Organizing your group, just like everything else in creating a game AI, is about understand the final affect you want to gain with control of the units. The idea is to create a place where there is a central repository of information which can be found quickly and shared between units. The idea is also not to duplicate any data, you want data to be found at one source and one source only, and that source needs to be the most logical position for the information so that when you are later working with it and building off of it, other logical extensions will equally seem to be in the correct places.
From my experience I decided that this separation in my work should be split where anything that has to do with the unit as an enclosed entity will be placed in the unit's data structure, while anything that had to do with movement, or actions, since those are what we are trying to organize and share, will be placed in the group data structures.
This means that the units alone will not have any information on where they are going, or what they are doing beyond the physical position they are in, like their animation frame and position in the world. To do this it means that a unit must ALWAYS be in a group as long as they are capable of moving or their actions changing. If they are alone, then they are just a group of one.
[size="3"]One of many
While we are ultimately looking for a group to act as a coordinated system, the system is definitely made up of individual pieces and it's important to keep track of what each unit is doing individually so that when we need the group to break formation and move about as separate entities with common or individual purposes we can. For this goal I created a structure similar to the one below.
struct GroupUnit {
int unitNum; // Character Number //
struct Unit *unit; // Unit character data //
struct Positionwaypoint[50]; // Path in waypoints for units //
int action[50]; // Actions by waypoints //
int stepX, stepY; // Step for individual units, when in cover mode //
int run, walk, sneak, fire, hurt, sprint, crawl; // Actions //
int target; // Targets for units //
struct Position targetPos; // Target Position //
};
The unitNum is the number of the unit in the group. If there is a maximum of 10 units in a group, then there will be 10 possible slots that could have units. The first unit would be unitNum 0, following to unitNum 9.

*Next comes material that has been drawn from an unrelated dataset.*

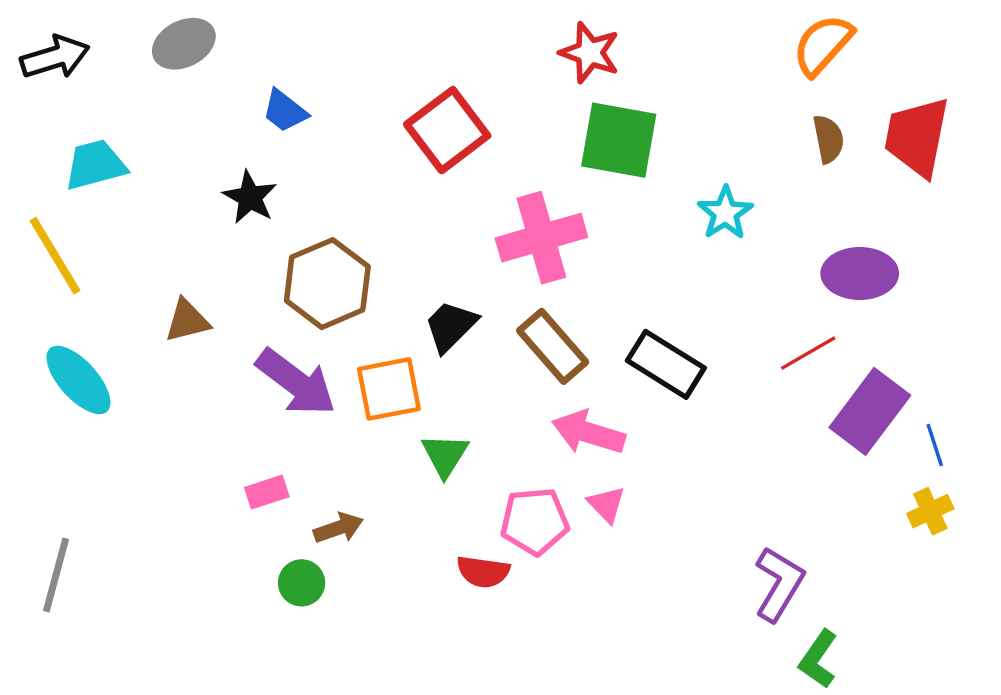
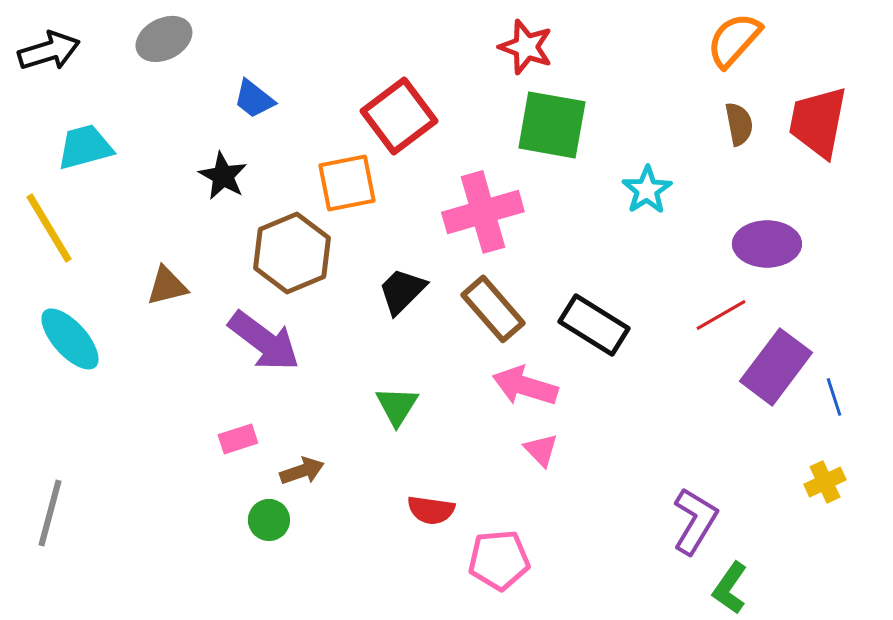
orange square: (389, 389) -> (347, 183), moved
yellow cross: (930, 511) -> (825, 482), moved
pink pentagon: (535, 521) -> (499, 560), moved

The unit is a pointer to the unit's character data, which holds information like the characters current position, health and every other piece of information on the individual. Its important that a unit's vital signs and other information can be monitored from the group so that you can easily check to see if a group member has been wounded and communicate this to the other members, along with a myriad of other possibilities.
The waypoint array contains all the places that the unit has to move in a queue. All actions and waypoints are only specified in the GroupUnit structure if the group is not in a formation and units need to move about on their own.
The action array contains actions that are associated with the movements to waypoints. This allows you to create more detailed command chains, as telling units to sneak across one area and then sprint across another adds a lot of possibilities to making more strategic and thought out movements by the player.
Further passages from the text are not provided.